Pose rafraîchissement

D’un coup de zapette, nous voici passés d’un rectangle blanc à un rectangle vert, d’un rectangle froid à un rectangle torride, bref de la glace au gazon. Autres lieux, autres jeux, autres enjeux.

Ce qui fait débat – outre certaine calamiteuse entrée en lice des Suisses – ce sont les  » pauses  rafraîchissement « . Comment ? refuserait-on à ces chevaliers modernes de se désaltérer ? Mépriserait-on, chez soi, le goulot embué et mousseux ? Nenni ! Se dresserait-on contre un temps de suspens qui allègerait l’attente fébrile et presque tragique du score ? Non point !

Il semblerait que ces pauses sont en fait des temps de pose publicitaire qui s’ajoutent aux spots, flashes, bandeaux, pancartes, marques de tout poil et logos de tout tricot. Durant ces instants de restauration, c’est le flot de la réclame qui reprend ses droits – comme s’il les avait abandonnés.

Il ne s’agit pas d’étancher une soif légitime, contenue dans les limites du stade et de son train de courses, de dribbles et de shoots, mais d’en susciter une autre, illimitée. Les héros du ballon, canette XY à la main, redeviennent des porte-enseignes, des trolls, pour ne pas dire des fils de pub. Scandale ! Mais la protestation n’est pas peu hypocrite : ne sommes-nous pas accoutumés à cet incessant déferlement de propagande ? Ignorons-nous donc qu’on ne nous offre des jeux que pour nous vendre du pain ?

La vraie question est ailleurs : ne protestons-nous pas contre une usurpation de soif ? Mais se demander ce qui nous désaltèrerait, revient à savoir ce qui nous altère. L’utilité quotidienne, qui trouverait son délassement dans le jeu ? La lutte, la rivalité, l’exigence de résultats qui se projetteraient dans la pression du match jusqu’au coup de sifflet fatidique ? Ou encore l’idée que nos obligations permanentes renforcent l’aspiration à une gestuelle, des trajectoires et des courbes, des passes et des essors qui relèvent de la grâce ?
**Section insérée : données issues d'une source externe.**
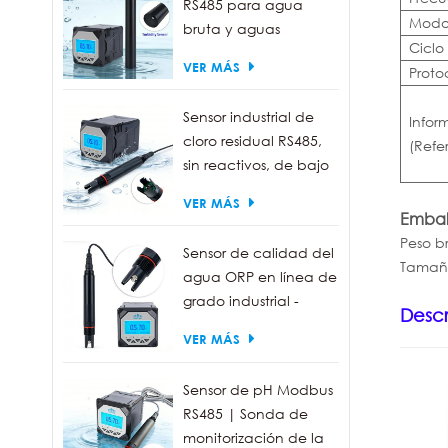
RS485 para agua
Mod
bruta y aguas
Ciclo
residuales | Sonda
VER MÁS
Proto
medidora de turbidez
de 0 a 1000 NTU
Sensor industrial de
Infor
cloro residual RS485,
(Refe
sin reactivos, de bajo
mantenimiento.
VER MÁS
Embal
Peso br
Sensor de calidad del
Tamaño
agua ORP en línea de
grado industrial -
Descr
Resistente al agua
VER MÁS
IP68, salida RS485
Sensor de pH Modbus
RS485 | Sonda de
monitorización de la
Oui, une sorte de théâtre muet et mobile où seule la foule élève la voix, clame et acclame, déchiffre des rôles, des échanges, des tirades, sculpte des victoires et des arcs de triomphe, recrée parmi les joueurs un Parnasse ou un Panthéon. Or ces divinités ne boivent pas de sodas, n’ont pas, comme le commun des mortels, des vêtements griffés : ils griffent et rugissent, ils expriment eux-mêmes le nectar de leurs exploits.

Ce qui nous rafraîchirait plus encore ce serait la conscience renouvelée de notre finitude et de notre aptitude au dépassement, le pressentiment que nous relevons d’un ordre qui dépasse les réalités terre à terre, que nous ne sommes jamais vraiment enclins à prendre la pose et à nous crisper dans une immobilité factice, que nous sommes voués au mouvement d’une vie qui nous a été donnée et qui demeure pour de bon invendable car elle est incessible.

Mais pas l’ingestion d’une potion brunâtre vaguement dérivée d’une mixture anti-dépressive.